== What is being asked ==
Your copy should match the entries below exactly, apart from the images.

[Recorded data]
###

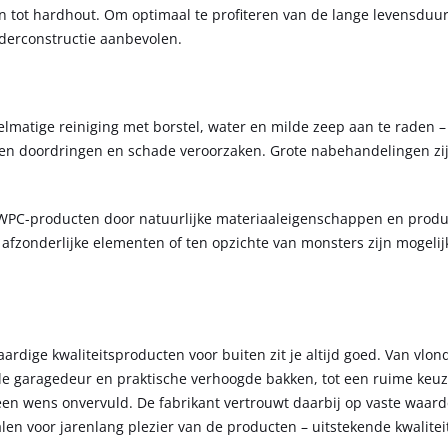
 tot hardhout. Om optimaal te profiteren van de lange levensduu
derconstructie aanbevolen.
lmatige reiniging met borstel, water en milde zeep aan te raden –
gen doordringen en schade veroorzaken. Grote nabehandelingen zi
WPC-producten door natuurlijke materiaaleigenschappen en produ
 afzonderlijke elementen of ten opzichte van monsters zijn mogeli
ardige kwaliteitsproducten voor buiten zit je altijd goed. Van vlon
ale garagedeur en praktische verhoogde bakken, tot een ruime keu
geen wens onvervuld. De fabrikant vertrouwt daarbij op vaste waard
en voor jarenlang plezier van de producten – uitstekende kwalitei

###

== Output ==
 tot hardhout. Om optimaal te profiteren van de lange levensduu
derconstructie aanbevolen.
lmatige reiniging met borstel, water en milde zeep aan te raden –
gen doordringen en schade veroorzaken. Grote nabehandelingen zi
WPC-producten door natuurlijke materiaaleigenschappen en produ
 afzonderlijke elementen of ten opzichte van monsters zijn mogeli
ardige kwaliteitsproducten voor buiten zit je altijd goed. Van vlon
ale garagedeur en praktische verhoogde bakken, tot een ruime keu
geen wens onvervuld. De fabrikant vertrouwt daarbij op vaste waard
en voor jarenlang plezier van de producten – uitstekende kwalitei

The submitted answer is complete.